J’ai lu quelque part une formule : pour peu qu’on soit d’humeur, le film se voit avec plaisir ; n’étais-je pas d’humeur ? ne suis-je pas parvenu à entrer dans ce capharnaüm d’images et d’idées qui détruit, qui déconstruit même le récit traditionnel et fait qu’on ne sait plus bien ce qui est fiction et réalité ? Possible. Là encore, je répète que je ne suis pas ennemi des films énigmatiques et que je ne suis pas du tout rebuté par les films interrogatifs de David Lynch, par exemple, qui ouvre de nombreuses portes, trace de nombreuses pistes et laisse au spectateur le soin de s’y dépatouiller. Mais la limite à cette ambition – tout à fait respectable, j’en conviens à nouveau bien volontiers – est qu’il est impératif de se tenir à un niveau de haute qualité.
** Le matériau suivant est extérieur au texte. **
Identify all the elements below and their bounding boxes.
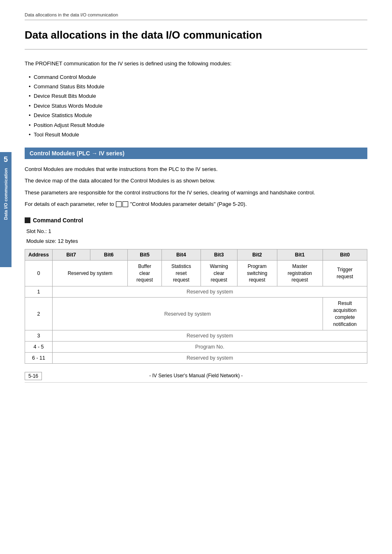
cell-reserved-0: Reserved by system xyxy=(53,260,128,286)
cell-reserved-6-11: Reserved by system xyxy=(53,353,367,364)
cell-bit5-0: Bufferclearrequest xyxy=(128,260,162,286)
list-item: Device Statistics Module xyxy=(29,111,367,120)
tab-label: Data I/O communication xyxy=(3,168,8,220)
ref-icon-2 xyxy=(122,201,128,207)
cell-program-no: Program No. xyxy=(53,342,367,353)
table-row: 2 Reserved by system Resultacquisitionco… xyxy=(25,298,367,330)
tab-number: 5 xyxy=(4,155,8,164)
col-header-bit0: Bit0 xyxy=(323,249,367,260)
side-tab: 5 Data I/O communication xyxy=(0,152,12,267)
intro-text: The PROFINET communication for the IV se… xyxy=(25,60,367,68)
table-row: 6 - 11 Reserved by system xyxy=(25,353,367,364)
body-paragraph-2: The device map of the data allocated for… xyxy=(25,176,367,185)
list-item: Device Result Bits Module xyxy=(29,91,367,101)
cell-reserved-3: Reserved by system xyxy=(53,330,367,342)
list-item: Command Status Bits Module xyxy=(29,82,367,91)
module-size: Module size: 12 bytes xyxy=(26,237,367,246)
list-item: Device Status Words Module xyxy=(29,101,367,111)
list-item: Tool Result Module xyxy=(29,130,367,139)
footer-divider xyxy=(25,382,367,383)
body-paragraph-1: Control Modules are modules that write i… xyxy=(25,165,367,174)
cell-address-3: 3 xyxy=(25,330,53,342)
breadcrumb: Data allocations in the data I/O communi… xyxy=(25,12,367,20)
list-item: Position Adjust Result Module xyxy=(29,120,367,130)
list-item: Command Control Module xyxy=(29,72,367,82)
table-row: 1 Reserved by system xyxy=(25,286,367,298)
col-header-bit7: Bit7 xyxy=(53,249,90,260)
ref-icon-1 xyxy=(116,201,122,207)
table-row: 4 - 5 Program No. xyxy=(25,342,367,353)
cell-bit1-0: Masterregistrationrequest xyxy=(277,260,323,286)
cell-bit3-0: Warningclearrequest xyxy=(201,260,237,286)
command-control-table: Address Bit7 Bit6 Bit5 Bit4 Bit3 Bit2 Bi… xyxy=(25,249,367,364)
command-control-heading: Command Control xyxy=(25,217,367,224)
cell-bit4-0: Statisticsresetrequest xyxy=(162,260,201,286)
col-header-bit3: Bit3 xyxy=(201,249,237,260)
col-header-address: Address xyxy=(25,249,53,260)
col-header-bit4: Bit4 xyxy=(162,249,201,260)
col-header-bit1: Bit1 xyxy=(277,249,323,260)
slot-no: Slot No.: 1 xyxy=(26,227,367,236)
section-header: Control Modules (PLC → IV series) xyxy=(25,148,367,159)
table-row: 3 Reserved by system xyxy=(25,330,367,342)
col-header-bit5: Bit5 xyxy=(128,249,162,260)
cell-reserved-1: Reserved by system xyxy=(53,286,367,298)
cell-address-1: 1 xyxy=(25,286,53,298)
page-title: Data allocations in the data I/O communi… xyxy=(25,28,367,50)
cell-address-4-5: 4 - 5 xyxy=(25,342,53,353)
table-row: 0 Reserved by system Bufferclearrequest … xyxy=(25,260,367,286)
body-paragraph-4: For details of each parameter, refer to … xyxy=(25,200,367,209)
cell-reserved-2: Reserved by system xyxy=(53,298,323,330)
body-paragraph-3: These parameters are responsible for the… xyxy=(25,188,367,197)
cell-bit0-0: Triggerrequest xyxy=(323,260,367,286)
heading-icon xyxy=(25,217,30,223)
cell-bit0-2: Resultacquisitioncompletenotification xyxy=(323,298,367,330)
cell-address-6-11: 6 - 11 xyxy=(25,353,53,364)
bullet-list: Command Control Module Command Status Bi… xyxy=(29,72,367,140)
col-header-bit6: Bit6 xyxy=(90,249,128,260)
cell-address-0: 0 xyxy=(25,260,53,286)
footer-center: - IV Series User's Manual (Field Network… xyxy=(0,373,392,379)
cell-address-2: 2 xyxy=(25,298,53,330)
cell-bit2-0: Programswitchingrequest xyxy=(237,260,277,286)
col-header-bit2: Bit2 xyxy=(237,249,277,260)
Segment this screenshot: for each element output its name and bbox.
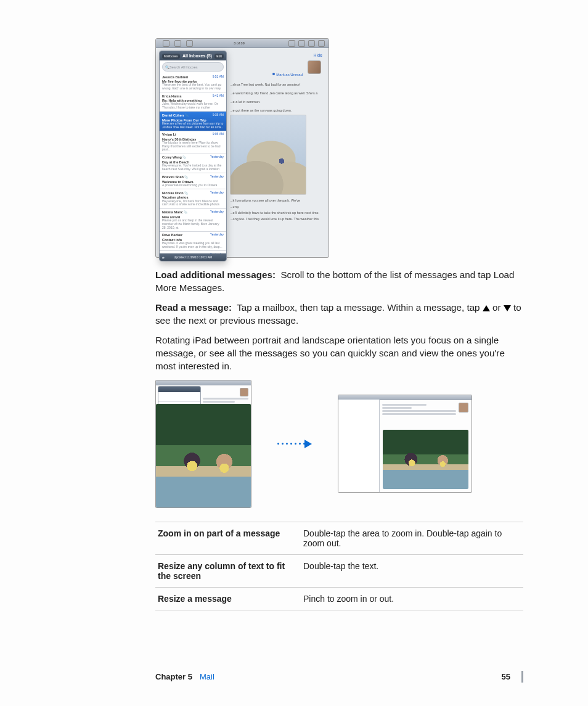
- up-arrow-icon: [174, 40, 181, 47]
- footer-chapter: Chapter 5: [155, 672, 192, 681]
- message-list: Jessica Barbieri9:51 AMMy five favorite …: [160, 73, 226, 253]
- message-counter: 3 of 30: [193, 41, 285, 45]
- inbox-row: Natalia MaricYesterdayNew arrivalPlease …: [160, 209, 226, 232]
- email-body-bottom: ...k formations you see all over the par…: [230, 199, 322, 223]
- sender-avatar: [308, 60, 321, 74]
- edit-button: Edit: [214, 54, 224, 59]
- compose-icon: [318, 40, 325, 47]
- table-row: Resize a messagePinch to zoom in or out.: [155, 587, 523, 610]
- ipad-landscape-thumbnail: [338, 395, 472, 493]
- reply-icon: [308, 40, 315, 47]
- ipad-mail-screenshot: 3 of 30 Hide Mark as Unread ...shua Tree…: [155, 38, 329, 258]
- inbox-row: Daniel Cohen9:35 AMMore Photos From Our …: [160, 112, 226, 131]
- down-triangle-icon: [504, 305, 511, 311]
- inbox-row: Erica Haims9:41 AMRe: Help with somethin…: [160, 92, 226, 112]
- inbox-row: Corey WangYesterdayDay at the BeachHey e…: [160, 154, 226, 174]
- footer-page: 55: [502, 672, 510, 681]
- ipad-toolbar: 3 of 30: [156, 39, 329, 48]
- inbox-row: Jessica Barbieri9:51 AMMy five favorite …: [160, 73, 226, 92]
- inbox-row: Nicolas DivinYesterdayVacation photosHey…: [160, 189, 226, 209]
- inbox-button-icon: [163, 40, 169, 47]
- page-footer: Chapter 5 Mail 55: [0, 672, 588, 681]
- trash-icon: [298, 40, 305, 47]
- ipad-portrait-thumbnail: [155, 380, 251, 508]
- para-read-message: Read a message: Tap a mailbox, then tap …: [155, 302, 523, 327]
- inbox-footer: ⟳ Updated 11/19/10 10:01 AM: [160, 253, 226, 261]
- down-arrow-icon: [186, 40, 193, 47]
- up-triangle-icon: [483, 305, 490, 311]
- inbox-row: Dave BeckerYesterdayContact infoHey folk…: [160, 232, 226, 251]
- para-load-messages: Load additional messages: Scroll to the …: [155, 269, 523, 295]
- table-row: Zoom in on part of a messageDouble-tap t…: [155, 522, 523, 554]
- hide-button: Hide: [314, 53, 322, 57]
- email-photo-rocks: [230, 115, 306, 195]
- folder-icon: [288, 40, 295, 47]
- inbox-row: Bhavini ShahYesterdayWelcome to OttawaA …: [160, 173, 226, 189]
- rotation-arrow-icon: [277, 440, 312, 448]
- mark-unread-link: Mark as Unread: [272, 73, 303, 76]
- footer-section: Mail: [200, 672, 214, 681]
- footer-bar-icon: [521, 671, 523, 683]
- para-rotate: Rotating iPad between portrait and lands…: [155, 334, 523, 373]
- inbox-popover: Mailboxes All Inboxes (5) Edit 🔍 Search …: [159, 51, 227, 261]
- search-field: 🔍 Search All Inboxes: [162, 62, 224, 72]
- gesture-table: Zoom in on part of a messageDouble-tap t…: [155, 522, 523, 610]
- inbox-row: Vivian Li9:05 AMHarry's 30th BirthdayThe…: [160, 131, 226, 154]
- mailboxes-button: Mailboxes: [162, 54, 180, 59]
- table-row: Resize any column of text to fit the scr…: [155, 554, 523, 587]
- inbox-title: All Inboxes (5): [182, 54, 212, 58]
- orientation-figure-row: [155, 380, 523, 508]
- refresh-icon: ⟳: [162, 256, 165, 260]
Ce n’est pas parce que je n’ai rien compris à l’intrigue que le film m’a déplu : c’est parce qu’il ne m’a pas entraîné dans son propre rêve, parce que je ne suis jamais parvenu à suivre ses chemins, fût-ce quelques minutes. Alors, de temps en temps, une scène à la limite de la pornographie intervient et on se demande où on va basculer, dans quel genre de films. Puis ça s’arrête, aussi soudainement que c’était venu ; bon, on s’est rincé l’œil avec de jolies filles toutes nues, mais on n’en a pas même été troublé tant on n’est pas entré dans la tension toute cérébrale qui définit l’érotisme, mais qu’on est resté dans l’exhibition nullement impure mais toujours simple d’une sexualité mécanique ; ce qui est aujourd’hui la chose la plus simple à montrer au cinéma.